→ PROVIDED DATA
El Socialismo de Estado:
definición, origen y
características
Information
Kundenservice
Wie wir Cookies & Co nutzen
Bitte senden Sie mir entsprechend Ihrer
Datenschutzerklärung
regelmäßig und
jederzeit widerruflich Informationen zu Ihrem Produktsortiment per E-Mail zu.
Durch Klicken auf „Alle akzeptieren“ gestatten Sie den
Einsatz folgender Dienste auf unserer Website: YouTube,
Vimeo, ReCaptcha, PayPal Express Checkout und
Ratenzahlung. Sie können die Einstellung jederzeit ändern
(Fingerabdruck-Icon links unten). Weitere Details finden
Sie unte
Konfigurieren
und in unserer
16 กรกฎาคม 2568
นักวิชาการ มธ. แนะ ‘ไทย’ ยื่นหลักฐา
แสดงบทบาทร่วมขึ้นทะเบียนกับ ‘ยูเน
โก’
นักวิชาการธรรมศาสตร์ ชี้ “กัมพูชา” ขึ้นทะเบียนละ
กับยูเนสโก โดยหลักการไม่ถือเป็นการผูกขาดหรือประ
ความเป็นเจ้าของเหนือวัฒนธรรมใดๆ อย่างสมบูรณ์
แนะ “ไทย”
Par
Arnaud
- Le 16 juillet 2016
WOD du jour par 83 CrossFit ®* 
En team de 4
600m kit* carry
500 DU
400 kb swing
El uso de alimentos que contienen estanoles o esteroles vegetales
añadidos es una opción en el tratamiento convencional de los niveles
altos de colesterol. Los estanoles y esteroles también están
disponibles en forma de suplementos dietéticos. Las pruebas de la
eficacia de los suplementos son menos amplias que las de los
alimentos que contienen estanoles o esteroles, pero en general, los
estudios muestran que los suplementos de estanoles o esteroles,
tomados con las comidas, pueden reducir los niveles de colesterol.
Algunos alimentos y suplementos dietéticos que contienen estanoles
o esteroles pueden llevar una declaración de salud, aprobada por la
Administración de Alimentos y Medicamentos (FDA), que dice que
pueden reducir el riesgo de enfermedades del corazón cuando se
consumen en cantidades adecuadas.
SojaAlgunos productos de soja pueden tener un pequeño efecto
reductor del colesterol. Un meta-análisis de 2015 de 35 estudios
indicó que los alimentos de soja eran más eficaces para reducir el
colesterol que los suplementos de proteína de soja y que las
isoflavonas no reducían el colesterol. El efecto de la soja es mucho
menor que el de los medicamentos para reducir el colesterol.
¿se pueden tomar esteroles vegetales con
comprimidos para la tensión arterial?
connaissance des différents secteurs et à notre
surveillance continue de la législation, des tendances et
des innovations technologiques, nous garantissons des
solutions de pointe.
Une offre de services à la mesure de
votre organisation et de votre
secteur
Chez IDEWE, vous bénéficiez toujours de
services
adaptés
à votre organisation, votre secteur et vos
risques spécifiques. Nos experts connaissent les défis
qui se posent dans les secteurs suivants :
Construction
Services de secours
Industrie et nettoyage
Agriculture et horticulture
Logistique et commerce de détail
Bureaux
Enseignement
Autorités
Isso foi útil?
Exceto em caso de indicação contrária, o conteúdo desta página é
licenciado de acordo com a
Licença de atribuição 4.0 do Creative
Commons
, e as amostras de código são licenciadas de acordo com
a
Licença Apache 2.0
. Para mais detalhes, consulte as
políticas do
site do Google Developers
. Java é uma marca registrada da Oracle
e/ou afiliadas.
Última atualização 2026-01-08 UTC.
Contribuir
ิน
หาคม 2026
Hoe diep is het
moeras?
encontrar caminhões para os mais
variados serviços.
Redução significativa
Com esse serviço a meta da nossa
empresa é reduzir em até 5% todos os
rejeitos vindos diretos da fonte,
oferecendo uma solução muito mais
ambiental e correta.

→ REQUIRED WORK
Copy out the records above exactly.

→ ANSWER TO THIS EXERCISE
El Socialismo de Estado:
definición, origen y
características
Information
Kundenservice
Wie wir Cookies & Co nutzen
Bitte senden Sie mir entsprechend Ihrer
Datenschutzerklärung
regelmäßig und
jederzeit widerruflich Informationen zu Ihrem Produktsortiment per E-Mail zu.
Durch Klicken auf „Alle akzeptieren“ gestatten Sie den
Einsatz folgender Dienste auf unserer Website: YouTube,
Vimeo, ReCaptcha, PayPal Express Checkout und
Ratenzahlung. Sie können die Einstellung jederzeit ändern
(Fingerabdruck-Icon links unten). Weitere Details finden
Sie unte
Konfigurieren
und in unserer
16 กรกฎาคม 2568
นักวิชาการ มธ. แนะ ‘ไทย’ ยื่นหลักฐา
แสดงบทบาทร่วมขึ้นทะเบียนกับ ‘ยูเน
โก’
นักวิชาการธรรมศาสตร์ ชี้ “กัมพูชา” ขึ้นทะเบียนละ
กับยูเนสโก โดยหลักการไม่ถือเป็นการผูกขาดหรือประ
ความเป็นเจ้าของเหนือวัฒนธรรมใดๆ อย่างสมบูรณ์
แนะ “ไทย”
Par
Arnaud
- Le 16 juillet 2016
WOD du jour par 83 CrossFit ®* 
En team de 4
600m kit* carry
500 DU
400 kb swing
El uso de alimentos que contienen estanoles o esteroles vegetales
añadidos es una opción en el tratamiento convencional de los niveles
altos de colesterol. Los estanoles y esteroles también están
disponibles en forma de suplementos dietéticos. Las pruebas de la
eficacia de los suplementos son menos amplias que las de los
alimentos que contienen estanoles o esteroles, pero en general, los
estudios muestran que los suplementos de estanoles o esteroles,
tomados con las comidas, pueden reducir los niveles de colesterol.
Algunos alimentos y suplementos dietéticos que contienen estanoles
o esteroles pueden llevar una declaración de salud, aprobada por la
Administración de Alimentos y Medicamentos (FDA), que dice que
pueden reducir el riesgo de enfermedades del corazón cuando se
consumen en cantidades adecuadas.
SojaAlgunos productos de soja pueden tener un pequeño efecto
reductor del colesterol. Un meta-análisis de 2015 de 35 estudios
indicó que los alimentos de soja eran más eficaces para reducir el
colesterol que los suplementos de proteína de soja y que las
isoflavonas no reducían el colesterol. El efecto de la soja es mucho
menor que el de los medicamentos para reducir el colesterol.
¿se pueden tomar esteroles vegetales con
comprimidos para la tensión arterial?
connaissance des différents secteurs et à notre
surveillance continue de la législation, des tendances et
des innovations technologiques, nous garantissons des
solutions de pointe.
Une offre de services à la mesure de
votre organisation et de votre
secteur
Chez IDEWE, vous bénéficiez toujours de
services
adaptés
à votre organisation, votre secteur et vos
risques spécifiques. Nos experts connaissent les défis
qui se posent dans les secteurs suivants :
Construction
Services de secours
Industrie et nettoyage
Agriculture et horticulture
Logistique et commerce de détail
Bureaux
Enseignement
Autorités
Isso foi útil?
Exceto em caso de indicação contrária, o conteúdo desta página é
licenciado de acordo com a
Licença de atribuição 4.0 do Creative
Commons
, e as amostras de código são licenciadas de acordo com
a
Licença Apache 2.0
. Para mais detalhes, consulte as
políticas do
site do Google Developers
. Java é uma marca registrada da Oracle
e/ou afiliadas.
Última atualização 2026-01-08 UTC.
Contribuir
ิน
หาคม 2026
Hoe diep is het
moeras?
encontrar caminhões para os mais
variados serviços.
Redução significativa
Com esse serviço a meta da nossa
empresa é reduzir em até 5% todos os
rejeitos vindos diretos da fonte,
oferecendo uma solução muito mais
ambiental e correta.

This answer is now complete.